-- Opening Marker --

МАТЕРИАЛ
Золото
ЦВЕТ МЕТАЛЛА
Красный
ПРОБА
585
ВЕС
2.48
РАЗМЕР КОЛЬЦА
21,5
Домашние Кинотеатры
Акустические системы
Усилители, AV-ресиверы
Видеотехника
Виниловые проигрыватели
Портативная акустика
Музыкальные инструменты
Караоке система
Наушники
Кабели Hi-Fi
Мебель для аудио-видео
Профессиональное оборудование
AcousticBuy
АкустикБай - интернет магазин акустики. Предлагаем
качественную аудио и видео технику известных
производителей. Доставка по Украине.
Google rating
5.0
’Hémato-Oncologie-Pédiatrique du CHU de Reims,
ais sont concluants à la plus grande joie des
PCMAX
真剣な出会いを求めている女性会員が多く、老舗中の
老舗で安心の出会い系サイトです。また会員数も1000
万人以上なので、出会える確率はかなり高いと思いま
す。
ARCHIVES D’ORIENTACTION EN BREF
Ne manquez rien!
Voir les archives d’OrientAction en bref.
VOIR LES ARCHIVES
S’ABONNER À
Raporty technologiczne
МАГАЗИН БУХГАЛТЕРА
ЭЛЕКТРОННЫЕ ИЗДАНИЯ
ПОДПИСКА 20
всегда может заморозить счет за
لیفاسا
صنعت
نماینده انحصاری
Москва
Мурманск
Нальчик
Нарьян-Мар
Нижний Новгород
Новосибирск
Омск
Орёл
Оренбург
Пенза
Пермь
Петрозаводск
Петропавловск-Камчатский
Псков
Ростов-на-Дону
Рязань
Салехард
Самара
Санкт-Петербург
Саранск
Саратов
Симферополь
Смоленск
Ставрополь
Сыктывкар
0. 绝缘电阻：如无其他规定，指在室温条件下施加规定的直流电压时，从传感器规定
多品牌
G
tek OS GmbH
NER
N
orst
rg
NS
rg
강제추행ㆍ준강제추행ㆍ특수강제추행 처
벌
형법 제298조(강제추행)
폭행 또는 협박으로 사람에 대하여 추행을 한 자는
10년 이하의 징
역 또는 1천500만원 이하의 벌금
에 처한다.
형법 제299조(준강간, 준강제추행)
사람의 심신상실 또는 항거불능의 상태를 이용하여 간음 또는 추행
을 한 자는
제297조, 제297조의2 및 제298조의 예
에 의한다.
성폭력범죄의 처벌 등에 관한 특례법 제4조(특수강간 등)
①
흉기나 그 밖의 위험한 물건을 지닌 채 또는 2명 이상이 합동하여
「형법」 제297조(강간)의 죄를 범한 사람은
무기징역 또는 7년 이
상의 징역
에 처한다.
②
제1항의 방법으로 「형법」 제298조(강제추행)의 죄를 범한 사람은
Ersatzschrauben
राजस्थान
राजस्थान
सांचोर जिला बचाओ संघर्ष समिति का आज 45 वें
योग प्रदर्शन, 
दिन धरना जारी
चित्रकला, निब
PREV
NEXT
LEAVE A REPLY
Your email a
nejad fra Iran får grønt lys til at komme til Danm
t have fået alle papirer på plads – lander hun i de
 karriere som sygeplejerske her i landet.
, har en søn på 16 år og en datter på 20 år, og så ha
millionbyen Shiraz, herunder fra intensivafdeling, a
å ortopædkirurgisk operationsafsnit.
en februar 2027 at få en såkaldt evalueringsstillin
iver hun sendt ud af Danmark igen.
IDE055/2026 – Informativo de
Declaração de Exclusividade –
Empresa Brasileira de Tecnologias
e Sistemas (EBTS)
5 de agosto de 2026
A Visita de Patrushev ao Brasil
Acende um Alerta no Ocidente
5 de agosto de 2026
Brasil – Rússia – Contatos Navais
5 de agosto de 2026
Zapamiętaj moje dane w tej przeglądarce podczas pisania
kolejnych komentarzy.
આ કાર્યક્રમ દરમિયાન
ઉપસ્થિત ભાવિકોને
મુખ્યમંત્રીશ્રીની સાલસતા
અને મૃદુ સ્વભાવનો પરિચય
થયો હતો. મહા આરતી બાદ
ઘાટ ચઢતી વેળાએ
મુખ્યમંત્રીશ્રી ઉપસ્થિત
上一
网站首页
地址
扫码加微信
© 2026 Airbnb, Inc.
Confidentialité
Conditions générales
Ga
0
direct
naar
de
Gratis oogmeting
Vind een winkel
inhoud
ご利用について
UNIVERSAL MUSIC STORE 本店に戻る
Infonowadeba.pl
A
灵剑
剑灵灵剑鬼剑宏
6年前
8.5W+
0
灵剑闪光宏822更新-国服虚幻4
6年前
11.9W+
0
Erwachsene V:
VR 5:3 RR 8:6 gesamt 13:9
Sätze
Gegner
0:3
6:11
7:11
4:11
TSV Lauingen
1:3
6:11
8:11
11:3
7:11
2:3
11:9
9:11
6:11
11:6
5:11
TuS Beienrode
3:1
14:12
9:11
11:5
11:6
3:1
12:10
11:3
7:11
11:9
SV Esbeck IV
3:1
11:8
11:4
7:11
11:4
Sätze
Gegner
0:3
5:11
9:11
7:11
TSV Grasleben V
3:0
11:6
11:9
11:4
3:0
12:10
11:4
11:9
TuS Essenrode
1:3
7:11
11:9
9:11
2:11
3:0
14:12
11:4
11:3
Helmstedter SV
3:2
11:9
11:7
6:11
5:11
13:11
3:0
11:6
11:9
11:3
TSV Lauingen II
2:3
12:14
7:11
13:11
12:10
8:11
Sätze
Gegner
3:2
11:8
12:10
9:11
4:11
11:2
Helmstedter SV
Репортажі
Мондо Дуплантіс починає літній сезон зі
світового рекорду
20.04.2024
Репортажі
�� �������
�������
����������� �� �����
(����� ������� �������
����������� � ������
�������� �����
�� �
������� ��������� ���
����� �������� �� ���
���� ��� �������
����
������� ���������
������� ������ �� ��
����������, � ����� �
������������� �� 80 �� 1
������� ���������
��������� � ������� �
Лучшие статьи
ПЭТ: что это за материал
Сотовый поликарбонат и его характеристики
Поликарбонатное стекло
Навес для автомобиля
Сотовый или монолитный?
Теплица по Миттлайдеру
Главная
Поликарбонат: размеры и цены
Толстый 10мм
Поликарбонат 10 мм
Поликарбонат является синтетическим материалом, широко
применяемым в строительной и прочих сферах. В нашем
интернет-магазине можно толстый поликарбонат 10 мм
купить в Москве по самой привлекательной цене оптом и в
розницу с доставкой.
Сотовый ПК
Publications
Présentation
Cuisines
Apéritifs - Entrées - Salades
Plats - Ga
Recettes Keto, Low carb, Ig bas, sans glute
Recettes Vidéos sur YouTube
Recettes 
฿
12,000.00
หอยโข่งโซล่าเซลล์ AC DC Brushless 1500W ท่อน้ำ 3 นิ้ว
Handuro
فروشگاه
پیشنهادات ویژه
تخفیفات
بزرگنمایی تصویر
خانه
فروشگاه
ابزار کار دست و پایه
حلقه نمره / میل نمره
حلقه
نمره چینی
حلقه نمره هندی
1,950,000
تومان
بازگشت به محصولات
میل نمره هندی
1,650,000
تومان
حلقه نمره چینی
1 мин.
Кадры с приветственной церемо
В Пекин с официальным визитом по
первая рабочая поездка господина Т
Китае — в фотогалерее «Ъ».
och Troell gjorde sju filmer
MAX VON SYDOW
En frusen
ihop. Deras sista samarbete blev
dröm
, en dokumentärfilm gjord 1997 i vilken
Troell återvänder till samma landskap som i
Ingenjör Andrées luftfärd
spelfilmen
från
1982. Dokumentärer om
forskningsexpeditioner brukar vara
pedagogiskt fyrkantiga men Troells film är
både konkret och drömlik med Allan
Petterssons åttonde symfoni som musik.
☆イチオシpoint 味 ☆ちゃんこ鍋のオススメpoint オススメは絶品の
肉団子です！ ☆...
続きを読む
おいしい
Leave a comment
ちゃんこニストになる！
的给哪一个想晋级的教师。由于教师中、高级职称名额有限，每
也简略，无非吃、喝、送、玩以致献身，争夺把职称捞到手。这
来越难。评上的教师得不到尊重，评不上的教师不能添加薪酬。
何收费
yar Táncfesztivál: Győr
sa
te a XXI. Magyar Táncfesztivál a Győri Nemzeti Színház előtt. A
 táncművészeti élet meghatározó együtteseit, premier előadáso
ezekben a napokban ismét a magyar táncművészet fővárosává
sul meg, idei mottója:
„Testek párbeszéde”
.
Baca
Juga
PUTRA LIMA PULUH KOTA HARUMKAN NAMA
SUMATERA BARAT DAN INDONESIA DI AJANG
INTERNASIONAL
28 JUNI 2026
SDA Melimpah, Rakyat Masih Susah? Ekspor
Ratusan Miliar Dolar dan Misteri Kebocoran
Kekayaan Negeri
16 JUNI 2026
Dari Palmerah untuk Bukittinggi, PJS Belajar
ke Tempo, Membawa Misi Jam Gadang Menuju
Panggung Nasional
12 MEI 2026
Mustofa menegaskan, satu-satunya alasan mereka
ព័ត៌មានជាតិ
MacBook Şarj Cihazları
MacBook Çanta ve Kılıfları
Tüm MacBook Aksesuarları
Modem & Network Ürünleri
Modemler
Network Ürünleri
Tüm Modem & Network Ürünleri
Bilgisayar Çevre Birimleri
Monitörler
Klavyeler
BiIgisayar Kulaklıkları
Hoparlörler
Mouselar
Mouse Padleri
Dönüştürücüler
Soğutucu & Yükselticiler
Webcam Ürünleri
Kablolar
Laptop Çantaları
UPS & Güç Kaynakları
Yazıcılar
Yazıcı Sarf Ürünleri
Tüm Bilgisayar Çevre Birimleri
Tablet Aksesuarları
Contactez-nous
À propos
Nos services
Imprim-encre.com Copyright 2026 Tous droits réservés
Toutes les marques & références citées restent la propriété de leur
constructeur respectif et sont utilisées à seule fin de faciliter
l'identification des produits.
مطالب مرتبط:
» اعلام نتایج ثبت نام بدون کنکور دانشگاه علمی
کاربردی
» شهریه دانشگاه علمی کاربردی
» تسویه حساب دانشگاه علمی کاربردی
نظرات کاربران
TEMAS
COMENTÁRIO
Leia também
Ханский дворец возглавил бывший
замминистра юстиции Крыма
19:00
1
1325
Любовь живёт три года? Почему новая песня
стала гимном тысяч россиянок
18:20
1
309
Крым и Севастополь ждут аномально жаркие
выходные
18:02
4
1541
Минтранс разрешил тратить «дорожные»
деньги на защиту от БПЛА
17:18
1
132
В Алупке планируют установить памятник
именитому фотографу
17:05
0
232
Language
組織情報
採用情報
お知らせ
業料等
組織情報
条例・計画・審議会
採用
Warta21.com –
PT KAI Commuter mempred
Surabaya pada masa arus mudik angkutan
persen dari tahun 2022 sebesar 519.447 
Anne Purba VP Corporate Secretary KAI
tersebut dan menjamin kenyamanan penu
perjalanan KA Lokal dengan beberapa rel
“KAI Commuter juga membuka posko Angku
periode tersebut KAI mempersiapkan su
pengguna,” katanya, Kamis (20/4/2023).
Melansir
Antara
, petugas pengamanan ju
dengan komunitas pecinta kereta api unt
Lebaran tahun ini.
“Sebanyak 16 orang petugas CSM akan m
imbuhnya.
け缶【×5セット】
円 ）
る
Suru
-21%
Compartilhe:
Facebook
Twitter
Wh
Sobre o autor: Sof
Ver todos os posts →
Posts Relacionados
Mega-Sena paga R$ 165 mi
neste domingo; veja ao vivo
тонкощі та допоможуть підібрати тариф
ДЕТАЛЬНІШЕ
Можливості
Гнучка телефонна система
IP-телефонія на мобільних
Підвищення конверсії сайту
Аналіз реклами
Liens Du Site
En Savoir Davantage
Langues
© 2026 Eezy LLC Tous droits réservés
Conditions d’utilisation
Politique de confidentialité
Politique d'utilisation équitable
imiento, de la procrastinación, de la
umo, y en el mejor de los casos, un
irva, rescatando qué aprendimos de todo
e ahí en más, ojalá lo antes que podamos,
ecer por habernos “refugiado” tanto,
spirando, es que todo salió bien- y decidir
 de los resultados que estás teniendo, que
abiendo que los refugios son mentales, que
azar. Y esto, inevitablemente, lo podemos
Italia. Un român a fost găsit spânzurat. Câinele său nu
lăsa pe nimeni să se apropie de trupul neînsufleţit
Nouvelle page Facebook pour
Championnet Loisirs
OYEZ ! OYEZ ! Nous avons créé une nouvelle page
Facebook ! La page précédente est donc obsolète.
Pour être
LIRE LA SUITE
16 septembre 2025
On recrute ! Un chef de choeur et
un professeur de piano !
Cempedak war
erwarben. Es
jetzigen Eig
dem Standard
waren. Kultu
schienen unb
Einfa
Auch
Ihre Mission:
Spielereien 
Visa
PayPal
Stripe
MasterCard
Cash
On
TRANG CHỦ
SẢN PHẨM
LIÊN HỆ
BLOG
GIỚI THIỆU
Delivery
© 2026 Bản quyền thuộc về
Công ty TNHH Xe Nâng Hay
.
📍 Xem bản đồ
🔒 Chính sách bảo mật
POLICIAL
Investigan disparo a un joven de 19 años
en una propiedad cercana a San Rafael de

-- Closing Marker --

PROBLEM »
Look back at the data above. Transcribe exactly the lines starting at the line that contains "именитому фотографу" and ending at the line that contains "Гнучка телефонна система".

ANSWER BOX »
именитому фотографу
17:05
0
232
Language
組織情報
採用情報
お知らせ
業料等
組織情報
条例・計画・審議会
採用
Warta21.com –
PT KAI Commuter mempred
Surabaya pada masa arus mudik angkutan
persen dari tahun 2022 sebesar 519.447 
Anne Purba VP Corporate Secretary KAI
tersebut dan menjamin kenyamanan penu
perjalanan KA Lokal dengan beberapa rel
“KAI Commuter juga membuka posko Angku
periode tersebut KAI mempersiapkan su
pengguna,” katanya, Kamis (20/4/2023).
Melansir
Antara
, petugas pengamanan ju
dengan komunitas pecinta kereta api unt
Lebaran tahun ini.
“Sebanyak 16 orang petugas CSM akan m
imbuhnya.
け缶【×5セット】
円 ）
る
Suru
-21%
Compartilhe:
Facebook
Twitter
Wh
Sobre o autor: Sof
Ver todos os posts →
Posts Relacionados
Mega-Sena paga R$ 165 mi
neste domingo; veja ao vivo
тонкощі та допоможуть підібрати тариф
ДЕТАЛЬНІШЕ
Можливості
Гнучка телефонна система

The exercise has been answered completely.